On the Battlefield
A look at Play4Free and Bad Company 2 Vietnam.
This week's EA Winter Showcase saw Battlefield looking to the past and the future – the former by way of a Vietnam-themed DLC expansion for Bad Company 2, and the latter with an extremely ambitious free online title, Battlefield: Play4Free.
Putting aside DICE's apparent newfound love of text-speak (at least it's not called Battlefield LOL), it's good to see the series fighting on multiple fronts. Battlefield 3 might still be incubating somewhere warm – and probably fairly noisy – in the developer's studio, but there's a lot of war to be had in the meantime while we wait for it to come together.
As with budget student travel, Vietnam's the best place to start.
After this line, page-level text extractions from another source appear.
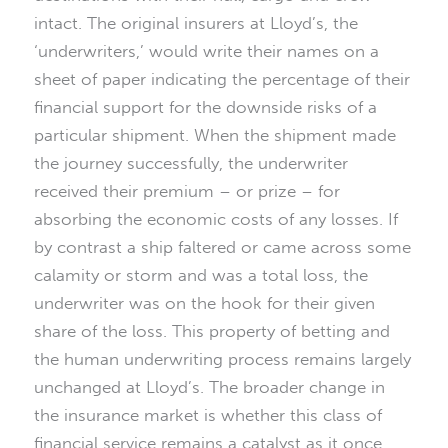
intact. The original insurers at Lloyd’s, the
‘underwriters,’ would write their names on a
sheet of paper indicating the percentage of their
financial support for the downside risks of a
particular shipment. When the shipment made
the journey successfully, the underwriter
received their premium – or prize – for
absorbing the economic costs of any losses. If
by contrast a ship faltered or came across some
calamity or storm and was a total loss, the
underwriter was on the hook for their given
share of the loss. This property of betting and
the human underwriting process remains largely
unchanged at Lloyd’s. The broader change in
the insurance market is whether this class of
financial service remains a catalyst as it once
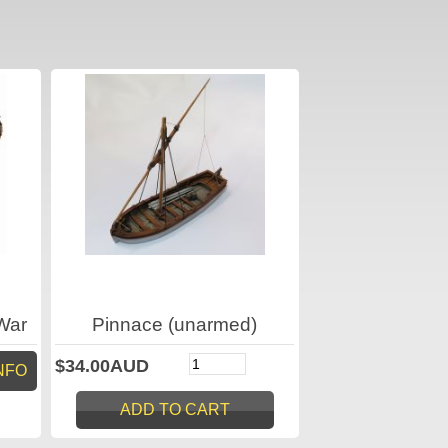
War
Pinnace (unarmed)
$34.00AUD
NFO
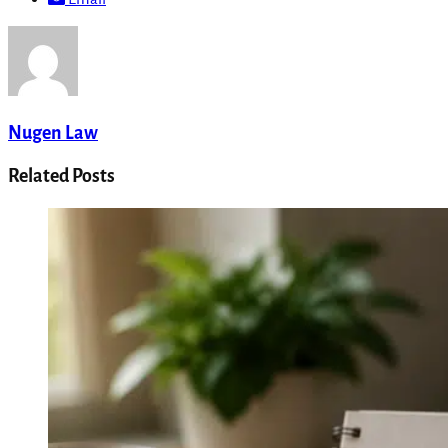
Nugen Law
Related Posts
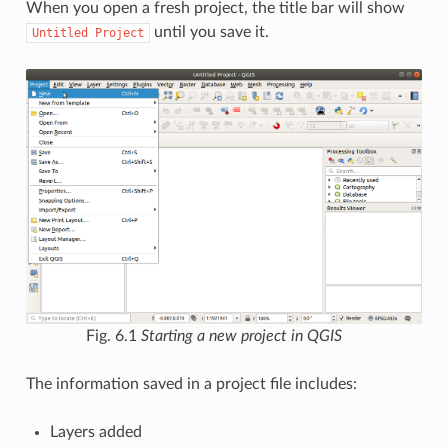
When you open a fresh project, the title bar will show
until you save it.
Untitled
Project
Fig. 6.1
Starting a new project in QGIS
The information saved in a project file includes:
Layers added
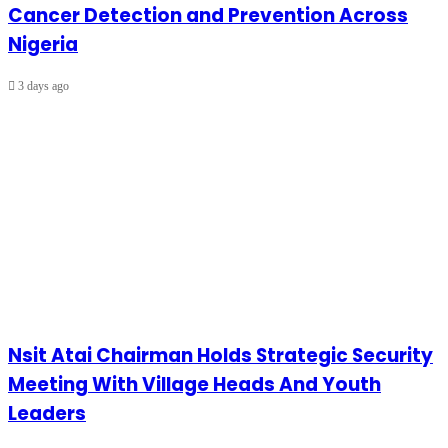
Cancer Detection and Prevention Across
Nigeria
3 days ago
Nsit Atai Chairman Holds Strategic Security
Meeting With Village Heads And Youth
Leaders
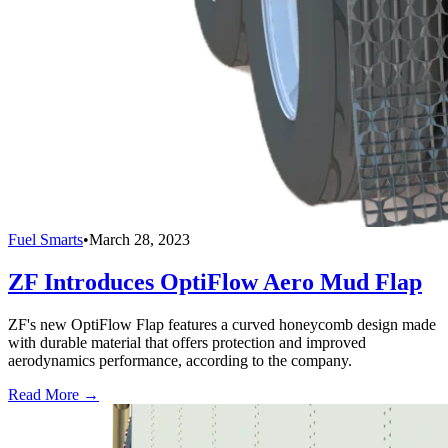
Fuel Smarts
•
March 28, 2023
ZF Introduces OptiFlow Aero Mud Flap
ZF's new OptiFlow Flap features a curved honeycomb design made
with durable material that offers protection and improved
aerodynamics performance, according to the company.
Read More →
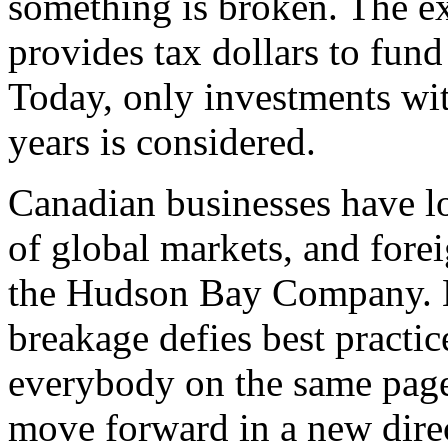
something is broken. The e
provides tax dollars to fund 
Today, only investments wit
years is considered.
Canadian businesses have l
of global markets, and fore
the Hudson Bay Company. N
breakage defies best practic
everybody on the same page 
move forward in a new dire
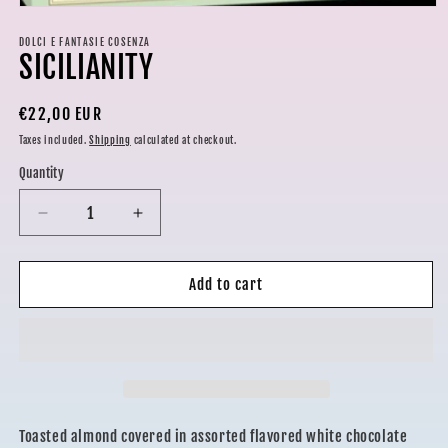
Open
media
1
DOLCI E FANTASIE COSENZA
SICILIANITY
in
modal
Regular
€22,00 EUR
price
Taxes included.
Shipping
calculated at checkout.
Quantity
Decrease
Increase
quantity
quantity
for
for
SICILIANITY
SICILIANITY
Add to cart
Toasted almond covered in assorted flavored white chocolate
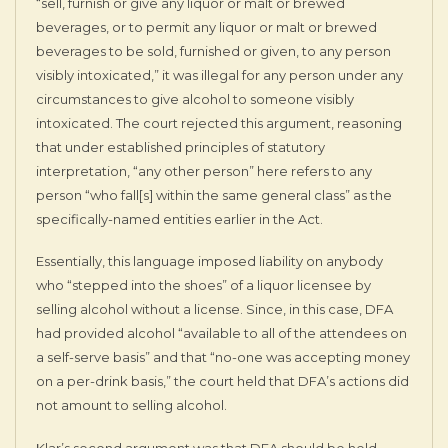
“sell, furnish or give any liquor or malt or brewed
beverages, or to permit any liquor or malt or brewed
beverages to be sold, furnished or given, to any person
visibly intoxicated,” it was illegal for any person under any
circumstances to give alcohol to someone visibly
intoxicated. The court rejected this argument, reasoning
that under established principles of statutory
interpretation, “any other person” here refers to any
person “who fall[s] within the same general class” as the
specifically-named entities earlier in the Act.
Essentially, this language imposed liability on anybody
who “stepped into the shoes” of a liquor licensee by
selling alcohol without a license. Since, in this case, DFA
had provided alcohol “available to all of the attendees on
a self-serve basis” and that “no-one was accepting money
on a per-drink basis,” the court held that DFA’s actions did
not amount to selling alcohol.
Klar’s second argument was that DFA should be held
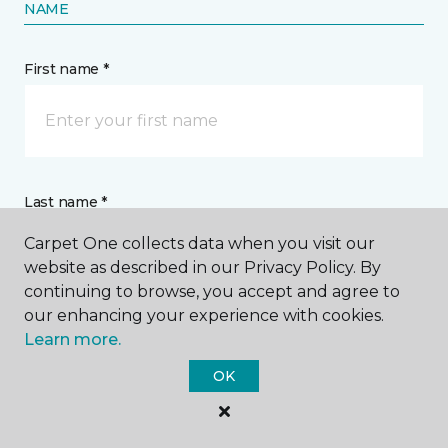
NAME
First name *
Last name *
Carpet One collects data when you visit our
website as described in our Privacy Policy. By
continuing to browse, you accept and agree to
our enhancing your experience with cookies.
Learn more.
CONTACT
OK
How would you like us to contact you? *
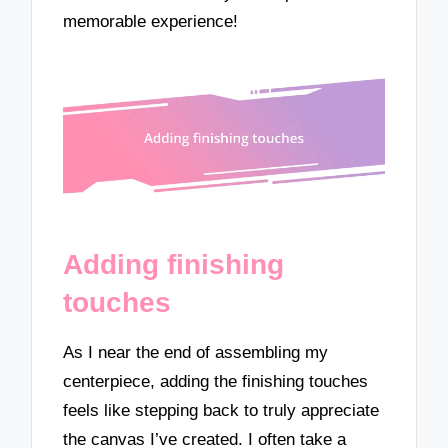
memorable experience!
Adding finishing
touches
As I near the end of assembling my
centerpiece, adding the finishing touches
feels like stepping back to truly appreciate
the canvas I’ve created. I often take a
A download add-on for Battlefield: Bad Company 2 (it will require the disk), your 1200 MP or equivalent will buy you four maps, 15 new weapons and six new vehicles with which to play the standard Bad Company 2 multiplayer modes.
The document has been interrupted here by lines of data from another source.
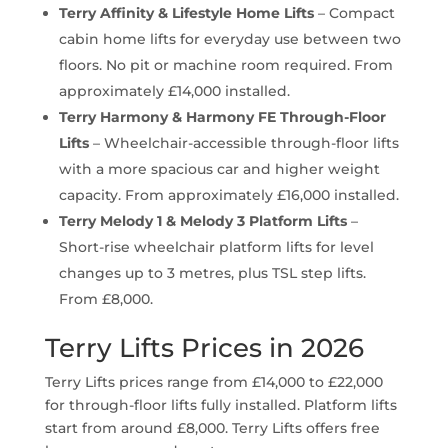
Terry Affinity & Lifestyle Home Lifts
– Compact
cabin home lifts for everyday use between two
floors. No pit or machine room required. From
approximately £14,000 installed.
Terry Harmony & Harmony FE Through-Floor
Lifts
– Wheelchair-accessible through-floor lifts
with a more spacious car and higher weight
capacity. From approximately £16,000 installed.
Terry Melody 1 & Melody 3 Platform Lifts
–
Short-rise wheelchair platform lifts for level
changes up to 3 metres, plus TSL step lifts.
From £8,000.
Terry Lifts Prices in 2026
Terry Lifts prices range from £14,000 to £22,000
for through-floor lifts fully installed. Platform lifts
start from around £8,000. Terry Lifts offers free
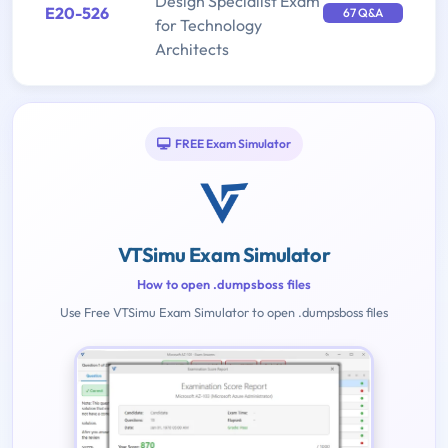
Design Specialist Exam
E20-526
67 Q&A
for Technology
Architects
FREE Exam Simulator
VTSimu Exam Simulator
How to open .dumpsboss files
Use Free VTSimu Exam Simulator to open .dumpsboss files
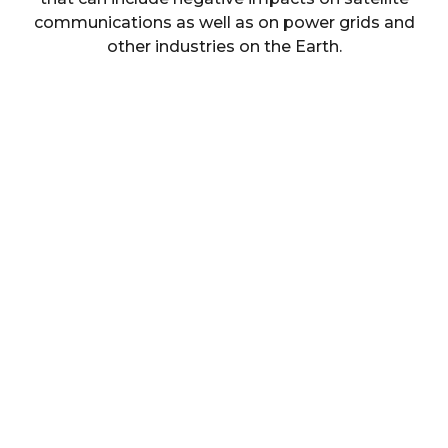
communications as well as on power grids and
other industries on the Earth.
The maps on display were goodies. Both Rush offerings with a lot of variety, Hill 137 kicks off in luscious jungle before sending you up a steep bank and into the scorched environment of a freshly napalmed encampment, riddled with survivor tunnels.
Vantage Point, meanwhile, is a spin on Battlefield: Vietnam's Cambodian Incursion, with a tightly hemmed-in river giving way to open sniper territory, topped and tailed with a fishing village and an American base.
Both are lookers - a stylish mixture of deep greens, bleached yellows and washed-out browns perfectly capturing the ambience of the conflict, while the Frostbite engine works its peculiar weighty magic on rocks and rivers alike.
The new vehicles include Hueys, the classic Apocalypse Now patrol boat and the T-54 Russian tank. The weapons range from banged-up AK47s for the Vietcong to M16s and M21 sniper rifles for the US. Motion sensors and red dot sites are out, naturally, but iron sights are in.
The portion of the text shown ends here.